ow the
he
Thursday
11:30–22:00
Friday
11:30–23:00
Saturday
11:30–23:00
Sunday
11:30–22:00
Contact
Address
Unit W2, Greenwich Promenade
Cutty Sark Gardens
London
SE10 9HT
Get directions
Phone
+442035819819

┄┄┄┄┄┄

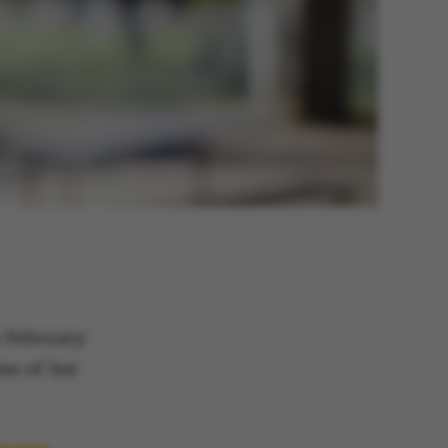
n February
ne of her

┄┄┄┄┄┄

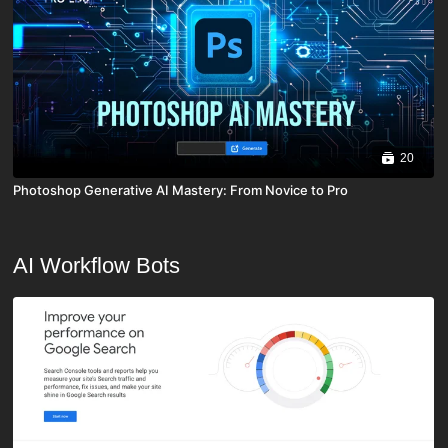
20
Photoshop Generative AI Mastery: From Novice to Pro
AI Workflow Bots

┄┄┄┄┄┄

**Your assignment:** Copy out the lines above exactly, beginning at the one that contains "Photoshop Generative AI" and ending at the one that contains "AI Workflow Bots".

**Written solution:**
Photoshop Generative AI Mastery: From Novice to Pro
AI Workflow Bots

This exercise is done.